[Page layout parsing data]
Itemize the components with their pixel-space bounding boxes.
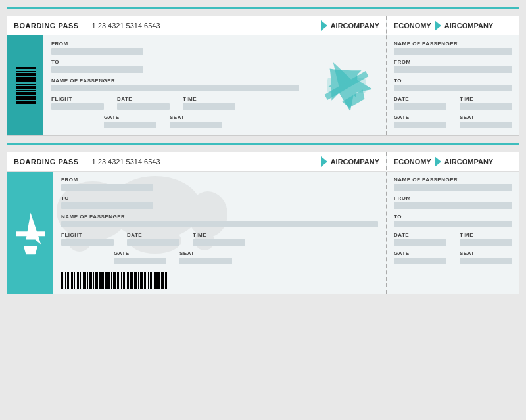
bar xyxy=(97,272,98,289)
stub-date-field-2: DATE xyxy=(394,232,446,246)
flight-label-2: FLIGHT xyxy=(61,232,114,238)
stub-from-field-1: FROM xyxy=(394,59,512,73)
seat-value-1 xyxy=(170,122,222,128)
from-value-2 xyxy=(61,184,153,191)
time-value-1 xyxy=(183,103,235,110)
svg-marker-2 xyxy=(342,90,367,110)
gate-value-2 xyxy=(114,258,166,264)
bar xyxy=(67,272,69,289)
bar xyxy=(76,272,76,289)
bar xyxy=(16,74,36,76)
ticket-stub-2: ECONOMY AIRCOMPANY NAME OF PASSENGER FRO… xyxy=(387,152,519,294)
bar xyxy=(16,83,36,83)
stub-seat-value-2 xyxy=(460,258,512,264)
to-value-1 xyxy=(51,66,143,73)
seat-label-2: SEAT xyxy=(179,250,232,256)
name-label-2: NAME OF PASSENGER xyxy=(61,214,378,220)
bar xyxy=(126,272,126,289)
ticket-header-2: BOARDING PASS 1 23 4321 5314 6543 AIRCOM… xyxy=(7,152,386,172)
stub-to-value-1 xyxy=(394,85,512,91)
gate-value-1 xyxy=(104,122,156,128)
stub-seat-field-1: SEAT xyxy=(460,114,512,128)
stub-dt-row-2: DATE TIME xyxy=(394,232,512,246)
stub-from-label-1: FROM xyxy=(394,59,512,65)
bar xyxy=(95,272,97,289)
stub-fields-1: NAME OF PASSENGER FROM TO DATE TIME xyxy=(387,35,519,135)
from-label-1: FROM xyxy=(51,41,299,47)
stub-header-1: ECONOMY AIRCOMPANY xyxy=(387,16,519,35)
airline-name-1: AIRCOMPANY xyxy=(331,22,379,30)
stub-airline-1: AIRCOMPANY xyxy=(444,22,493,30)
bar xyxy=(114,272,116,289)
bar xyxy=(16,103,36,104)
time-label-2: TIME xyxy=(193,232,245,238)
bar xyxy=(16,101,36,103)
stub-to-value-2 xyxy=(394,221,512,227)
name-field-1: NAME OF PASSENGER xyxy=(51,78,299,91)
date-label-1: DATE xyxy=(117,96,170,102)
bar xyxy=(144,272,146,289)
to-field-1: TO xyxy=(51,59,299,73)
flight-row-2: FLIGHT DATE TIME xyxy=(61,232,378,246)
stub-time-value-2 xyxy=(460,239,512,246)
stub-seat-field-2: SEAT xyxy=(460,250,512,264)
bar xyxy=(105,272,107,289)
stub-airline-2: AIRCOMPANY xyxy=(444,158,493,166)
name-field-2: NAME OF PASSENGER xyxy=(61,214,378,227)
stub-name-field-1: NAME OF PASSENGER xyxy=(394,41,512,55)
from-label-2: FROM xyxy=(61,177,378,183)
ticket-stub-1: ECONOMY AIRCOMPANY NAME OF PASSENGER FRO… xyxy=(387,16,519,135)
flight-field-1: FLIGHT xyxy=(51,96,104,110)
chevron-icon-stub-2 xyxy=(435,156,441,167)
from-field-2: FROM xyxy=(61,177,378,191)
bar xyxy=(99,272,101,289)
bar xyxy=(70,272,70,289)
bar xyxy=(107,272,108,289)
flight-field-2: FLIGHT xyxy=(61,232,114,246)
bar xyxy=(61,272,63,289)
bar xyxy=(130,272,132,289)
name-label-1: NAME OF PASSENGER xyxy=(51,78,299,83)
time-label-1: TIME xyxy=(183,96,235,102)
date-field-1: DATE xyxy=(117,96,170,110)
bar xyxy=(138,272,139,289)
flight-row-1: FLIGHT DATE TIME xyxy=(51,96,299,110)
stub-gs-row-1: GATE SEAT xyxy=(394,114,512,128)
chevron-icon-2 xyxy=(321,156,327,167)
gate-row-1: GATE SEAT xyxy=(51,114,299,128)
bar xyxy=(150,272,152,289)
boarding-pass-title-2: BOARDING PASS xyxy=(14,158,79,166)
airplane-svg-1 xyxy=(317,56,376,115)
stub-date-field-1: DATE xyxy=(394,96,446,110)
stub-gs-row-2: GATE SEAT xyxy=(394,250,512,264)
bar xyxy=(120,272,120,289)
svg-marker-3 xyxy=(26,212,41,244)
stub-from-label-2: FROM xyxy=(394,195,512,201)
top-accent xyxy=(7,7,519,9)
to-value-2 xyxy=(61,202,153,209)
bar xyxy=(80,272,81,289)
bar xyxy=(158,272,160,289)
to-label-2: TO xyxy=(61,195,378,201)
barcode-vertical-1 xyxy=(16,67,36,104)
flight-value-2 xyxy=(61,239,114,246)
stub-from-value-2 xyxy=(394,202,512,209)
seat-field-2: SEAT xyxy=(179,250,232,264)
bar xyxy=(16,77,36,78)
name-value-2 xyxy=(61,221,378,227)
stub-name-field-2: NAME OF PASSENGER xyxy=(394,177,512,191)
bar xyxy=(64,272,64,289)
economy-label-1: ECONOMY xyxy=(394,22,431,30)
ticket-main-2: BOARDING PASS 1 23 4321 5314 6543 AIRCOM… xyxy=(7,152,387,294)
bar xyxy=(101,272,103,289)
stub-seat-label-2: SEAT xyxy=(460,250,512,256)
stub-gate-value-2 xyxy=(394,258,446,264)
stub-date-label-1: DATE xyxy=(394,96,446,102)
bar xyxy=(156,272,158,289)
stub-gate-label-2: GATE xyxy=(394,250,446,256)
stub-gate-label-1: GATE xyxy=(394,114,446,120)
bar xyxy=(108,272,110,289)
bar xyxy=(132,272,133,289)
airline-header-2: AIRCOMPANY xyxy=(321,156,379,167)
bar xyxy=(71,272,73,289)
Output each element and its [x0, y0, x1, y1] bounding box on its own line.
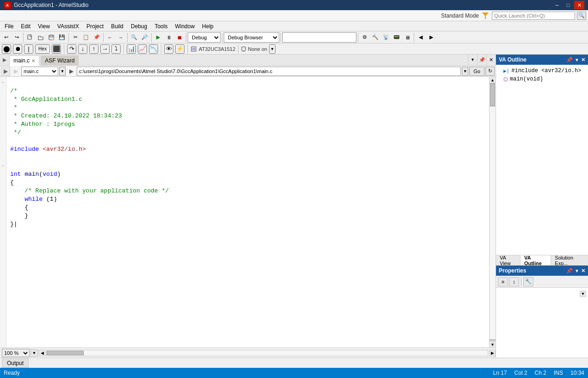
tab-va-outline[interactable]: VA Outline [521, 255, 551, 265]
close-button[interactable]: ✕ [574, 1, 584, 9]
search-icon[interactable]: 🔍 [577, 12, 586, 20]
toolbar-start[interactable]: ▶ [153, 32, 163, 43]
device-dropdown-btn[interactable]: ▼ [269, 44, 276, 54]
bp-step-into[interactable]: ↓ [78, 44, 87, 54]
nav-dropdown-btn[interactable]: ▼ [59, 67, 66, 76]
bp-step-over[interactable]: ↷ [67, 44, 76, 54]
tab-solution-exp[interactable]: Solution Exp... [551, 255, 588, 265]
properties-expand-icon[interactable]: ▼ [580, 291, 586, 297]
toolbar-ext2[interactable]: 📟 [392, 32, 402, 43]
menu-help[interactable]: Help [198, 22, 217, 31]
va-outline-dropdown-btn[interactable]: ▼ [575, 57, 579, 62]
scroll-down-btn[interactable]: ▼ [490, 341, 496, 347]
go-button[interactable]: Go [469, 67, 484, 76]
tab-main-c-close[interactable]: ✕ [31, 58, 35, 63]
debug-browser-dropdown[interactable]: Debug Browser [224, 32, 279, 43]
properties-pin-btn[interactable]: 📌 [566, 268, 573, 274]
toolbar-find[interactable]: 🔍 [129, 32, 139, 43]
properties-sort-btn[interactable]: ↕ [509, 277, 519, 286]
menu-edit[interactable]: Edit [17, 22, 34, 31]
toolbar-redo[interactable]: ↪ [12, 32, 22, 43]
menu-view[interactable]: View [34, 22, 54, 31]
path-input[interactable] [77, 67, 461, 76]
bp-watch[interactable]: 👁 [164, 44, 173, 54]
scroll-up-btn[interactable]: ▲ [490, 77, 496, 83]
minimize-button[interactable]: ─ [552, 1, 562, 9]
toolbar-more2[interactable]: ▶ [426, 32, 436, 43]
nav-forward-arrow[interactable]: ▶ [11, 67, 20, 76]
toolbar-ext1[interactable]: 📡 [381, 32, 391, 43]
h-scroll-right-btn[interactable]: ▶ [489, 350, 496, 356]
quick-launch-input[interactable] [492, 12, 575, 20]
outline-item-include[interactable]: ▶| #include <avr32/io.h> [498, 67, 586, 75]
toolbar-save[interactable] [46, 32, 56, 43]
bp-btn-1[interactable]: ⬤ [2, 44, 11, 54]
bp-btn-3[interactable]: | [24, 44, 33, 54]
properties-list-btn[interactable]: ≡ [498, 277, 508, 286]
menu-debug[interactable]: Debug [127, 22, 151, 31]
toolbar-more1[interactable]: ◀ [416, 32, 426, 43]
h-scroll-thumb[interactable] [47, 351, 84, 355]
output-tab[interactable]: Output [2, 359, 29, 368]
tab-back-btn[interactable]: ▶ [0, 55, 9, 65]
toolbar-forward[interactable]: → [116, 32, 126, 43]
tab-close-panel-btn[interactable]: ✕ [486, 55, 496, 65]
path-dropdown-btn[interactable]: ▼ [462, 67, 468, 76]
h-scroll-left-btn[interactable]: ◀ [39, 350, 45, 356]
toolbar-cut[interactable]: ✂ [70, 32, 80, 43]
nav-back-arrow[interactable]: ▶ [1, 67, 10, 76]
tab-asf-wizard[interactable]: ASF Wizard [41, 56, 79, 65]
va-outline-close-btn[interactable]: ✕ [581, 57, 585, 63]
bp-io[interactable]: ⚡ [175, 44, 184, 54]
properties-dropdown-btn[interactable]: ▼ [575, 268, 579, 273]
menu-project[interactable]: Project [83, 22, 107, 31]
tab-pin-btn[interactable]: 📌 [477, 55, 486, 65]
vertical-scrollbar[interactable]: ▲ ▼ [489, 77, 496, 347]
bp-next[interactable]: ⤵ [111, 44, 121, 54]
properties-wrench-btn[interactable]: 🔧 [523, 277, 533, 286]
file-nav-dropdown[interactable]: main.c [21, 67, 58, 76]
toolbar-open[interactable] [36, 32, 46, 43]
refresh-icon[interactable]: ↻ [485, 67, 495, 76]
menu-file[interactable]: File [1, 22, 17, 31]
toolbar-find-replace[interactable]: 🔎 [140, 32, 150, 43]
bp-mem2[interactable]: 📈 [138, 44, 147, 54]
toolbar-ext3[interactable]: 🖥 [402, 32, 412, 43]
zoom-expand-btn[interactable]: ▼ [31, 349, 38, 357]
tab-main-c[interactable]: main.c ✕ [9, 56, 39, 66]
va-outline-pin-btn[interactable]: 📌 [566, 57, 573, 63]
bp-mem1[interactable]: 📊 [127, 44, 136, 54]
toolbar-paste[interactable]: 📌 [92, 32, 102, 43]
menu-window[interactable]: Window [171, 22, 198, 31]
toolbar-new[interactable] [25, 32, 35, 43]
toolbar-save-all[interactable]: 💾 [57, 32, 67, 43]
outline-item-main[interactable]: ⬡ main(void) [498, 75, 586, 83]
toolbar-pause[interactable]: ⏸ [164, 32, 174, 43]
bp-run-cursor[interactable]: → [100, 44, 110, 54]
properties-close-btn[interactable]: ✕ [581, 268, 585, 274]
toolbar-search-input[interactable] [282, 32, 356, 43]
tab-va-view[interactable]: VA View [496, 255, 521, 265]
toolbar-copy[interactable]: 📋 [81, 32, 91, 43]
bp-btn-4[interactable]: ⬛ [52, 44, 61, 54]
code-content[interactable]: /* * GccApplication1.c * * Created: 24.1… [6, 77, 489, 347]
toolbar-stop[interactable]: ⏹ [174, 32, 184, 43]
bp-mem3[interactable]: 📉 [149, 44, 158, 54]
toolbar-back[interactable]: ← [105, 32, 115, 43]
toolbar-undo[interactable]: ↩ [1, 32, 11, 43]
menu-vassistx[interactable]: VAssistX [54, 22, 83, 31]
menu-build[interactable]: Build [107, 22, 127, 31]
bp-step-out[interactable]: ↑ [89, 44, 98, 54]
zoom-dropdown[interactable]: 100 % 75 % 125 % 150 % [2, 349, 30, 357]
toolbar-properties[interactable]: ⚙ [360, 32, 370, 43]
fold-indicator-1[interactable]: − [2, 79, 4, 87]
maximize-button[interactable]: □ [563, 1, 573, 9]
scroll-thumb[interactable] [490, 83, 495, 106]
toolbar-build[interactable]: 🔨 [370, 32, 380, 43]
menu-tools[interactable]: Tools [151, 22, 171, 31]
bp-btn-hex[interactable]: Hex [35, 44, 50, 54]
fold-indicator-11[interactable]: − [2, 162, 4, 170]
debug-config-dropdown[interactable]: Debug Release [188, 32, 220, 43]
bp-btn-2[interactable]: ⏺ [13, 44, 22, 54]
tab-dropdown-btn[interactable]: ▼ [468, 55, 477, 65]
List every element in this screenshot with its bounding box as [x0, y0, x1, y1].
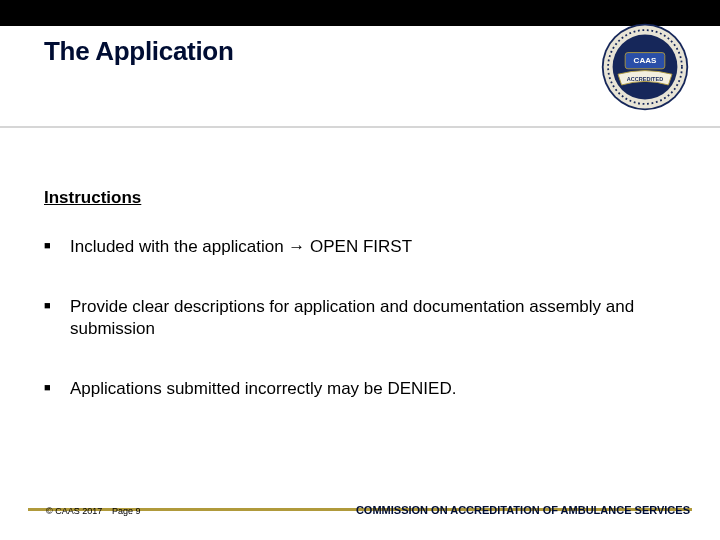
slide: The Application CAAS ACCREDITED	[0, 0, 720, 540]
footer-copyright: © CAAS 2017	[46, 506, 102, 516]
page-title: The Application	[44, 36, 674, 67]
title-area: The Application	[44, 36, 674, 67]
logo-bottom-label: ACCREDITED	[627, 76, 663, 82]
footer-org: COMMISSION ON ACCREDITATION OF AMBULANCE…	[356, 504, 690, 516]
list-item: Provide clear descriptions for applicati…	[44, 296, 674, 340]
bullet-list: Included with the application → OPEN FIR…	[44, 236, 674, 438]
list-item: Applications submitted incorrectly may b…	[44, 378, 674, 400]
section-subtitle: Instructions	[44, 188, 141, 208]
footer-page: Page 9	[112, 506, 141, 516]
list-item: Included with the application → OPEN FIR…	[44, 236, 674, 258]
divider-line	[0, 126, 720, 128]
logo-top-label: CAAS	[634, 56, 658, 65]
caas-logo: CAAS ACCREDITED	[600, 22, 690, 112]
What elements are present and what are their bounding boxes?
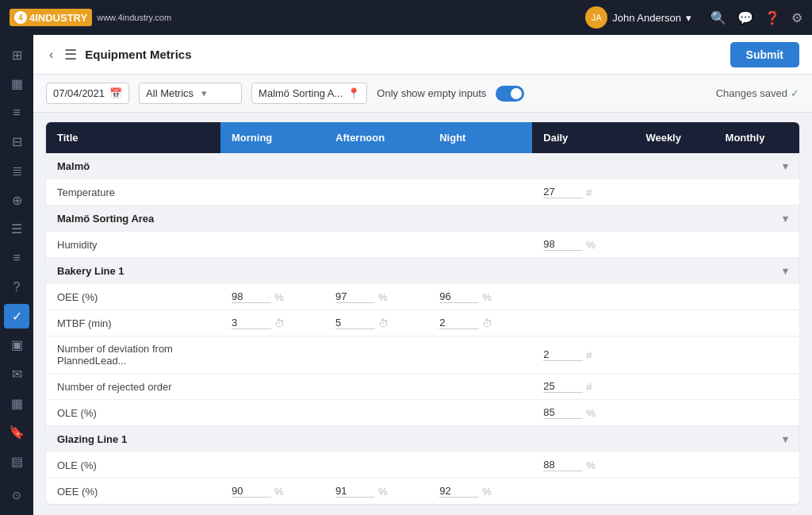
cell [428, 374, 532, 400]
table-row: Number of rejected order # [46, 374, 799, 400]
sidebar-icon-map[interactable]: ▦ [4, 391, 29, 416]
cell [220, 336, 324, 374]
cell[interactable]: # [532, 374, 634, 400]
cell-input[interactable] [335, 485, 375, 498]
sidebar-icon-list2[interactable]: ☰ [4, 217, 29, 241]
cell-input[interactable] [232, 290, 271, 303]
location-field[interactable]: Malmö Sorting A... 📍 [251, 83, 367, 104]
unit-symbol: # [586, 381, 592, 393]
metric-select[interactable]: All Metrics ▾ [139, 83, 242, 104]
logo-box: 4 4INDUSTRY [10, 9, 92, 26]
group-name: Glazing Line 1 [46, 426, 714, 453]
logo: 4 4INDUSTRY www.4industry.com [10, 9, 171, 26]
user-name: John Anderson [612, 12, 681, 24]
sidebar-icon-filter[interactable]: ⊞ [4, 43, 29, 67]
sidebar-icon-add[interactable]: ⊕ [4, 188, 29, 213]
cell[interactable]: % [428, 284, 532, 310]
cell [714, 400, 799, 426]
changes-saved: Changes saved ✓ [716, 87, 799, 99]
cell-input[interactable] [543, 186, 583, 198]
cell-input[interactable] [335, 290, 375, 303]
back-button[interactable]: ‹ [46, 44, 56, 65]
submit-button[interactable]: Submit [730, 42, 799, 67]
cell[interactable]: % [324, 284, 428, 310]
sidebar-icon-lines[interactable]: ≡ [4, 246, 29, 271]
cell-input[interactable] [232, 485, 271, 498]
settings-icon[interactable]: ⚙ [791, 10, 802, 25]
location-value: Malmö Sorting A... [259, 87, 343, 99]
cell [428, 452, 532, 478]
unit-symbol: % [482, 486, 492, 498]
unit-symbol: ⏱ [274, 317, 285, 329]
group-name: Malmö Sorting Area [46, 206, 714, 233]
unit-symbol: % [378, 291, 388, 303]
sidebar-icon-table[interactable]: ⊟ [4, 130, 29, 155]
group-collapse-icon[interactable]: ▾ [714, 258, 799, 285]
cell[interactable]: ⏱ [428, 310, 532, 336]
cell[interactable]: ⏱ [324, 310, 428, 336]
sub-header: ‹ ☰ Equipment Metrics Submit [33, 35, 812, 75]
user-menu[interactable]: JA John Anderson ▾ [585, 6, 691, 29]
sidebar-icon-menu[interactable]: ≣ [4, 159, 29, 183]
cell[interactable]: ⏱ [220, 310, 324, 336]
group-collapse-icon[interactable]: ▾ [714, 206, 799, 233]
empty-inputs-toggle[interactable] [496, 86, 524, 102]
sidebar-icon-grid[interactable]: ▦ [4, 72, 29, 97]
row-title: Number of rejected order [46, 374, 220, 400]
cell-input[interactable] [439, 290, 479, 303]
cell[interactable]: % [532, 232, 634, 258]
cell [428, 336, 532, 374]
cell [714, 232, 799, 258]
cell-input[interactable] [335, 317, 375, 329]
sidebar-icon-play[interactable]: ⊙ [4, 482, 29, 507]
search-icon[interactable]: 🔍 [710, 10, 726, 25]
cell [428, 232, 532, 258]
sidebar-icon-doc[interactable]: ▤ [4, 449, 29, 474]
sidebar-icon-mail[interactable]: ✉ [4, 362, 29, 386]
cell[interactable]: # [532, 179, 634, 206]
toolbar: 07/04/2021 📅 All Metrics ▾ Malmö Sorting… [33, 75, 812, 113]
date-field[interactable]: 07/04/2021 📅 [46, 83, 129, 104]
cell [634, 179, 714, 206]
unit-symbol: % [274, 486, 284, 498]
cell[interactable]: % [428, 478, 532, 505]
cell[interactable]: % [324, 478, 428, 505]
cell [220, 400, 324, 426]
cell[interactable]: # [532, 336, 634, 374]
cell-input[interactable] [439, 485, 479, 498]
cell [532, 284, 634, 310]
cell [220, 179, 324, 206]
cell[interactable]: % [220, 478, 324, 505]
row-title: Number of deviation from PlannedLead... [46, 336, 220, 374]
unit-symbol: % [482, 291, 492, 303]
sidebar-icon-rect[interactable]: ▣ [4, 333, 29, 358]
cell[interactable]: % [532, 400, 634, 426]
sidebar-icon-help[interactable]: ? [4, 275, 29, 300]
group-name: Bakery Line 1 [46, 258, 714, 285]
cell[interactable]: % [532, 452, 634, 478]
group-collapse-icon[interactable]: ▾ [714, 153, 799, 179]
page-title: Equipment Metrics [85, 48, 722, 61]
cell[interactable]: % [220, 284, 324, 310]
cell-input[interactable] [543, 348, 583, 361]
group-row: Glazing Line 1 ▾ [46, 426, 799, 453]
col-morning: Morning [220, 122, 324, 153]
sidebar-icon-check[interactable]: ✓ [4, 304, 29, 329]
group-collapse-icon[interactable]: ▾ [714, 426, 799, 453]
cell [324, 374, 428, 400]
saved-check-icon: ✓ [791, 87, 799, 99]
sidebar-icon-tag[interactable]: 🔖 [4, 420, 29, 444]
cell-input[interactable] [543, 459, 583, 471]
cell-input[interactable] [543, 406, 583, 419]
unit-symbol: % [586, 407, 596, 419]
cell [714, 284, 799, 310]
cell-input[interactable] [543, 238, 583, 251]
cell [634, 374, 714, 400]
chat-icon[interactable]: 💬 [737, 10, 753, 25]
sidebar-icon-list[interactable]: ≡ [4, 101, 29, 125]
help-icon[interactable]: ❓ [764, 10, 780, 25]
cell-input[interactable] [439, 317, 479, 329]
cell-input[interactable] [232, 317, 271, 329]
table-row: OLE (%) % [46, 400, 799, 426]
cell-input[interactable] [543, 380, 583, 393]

» **To do**: Which lines above include "symbol"? Show each of them by copying it.

» **Task output**:
unit-symbol: # [586, 381, 592, 393]
unit-symbol: % [482, 486, 492, 498]
unit-symbol: ⏱ [274, 317, 285, 329]
unit-symbol: % [378, 291, 388, 303]
unit-symbol: % [274, 486, 284, 498]
unit-symbol: % [482, 291, 492, 303]
unit-symbol: % [586, 407, 596, 419]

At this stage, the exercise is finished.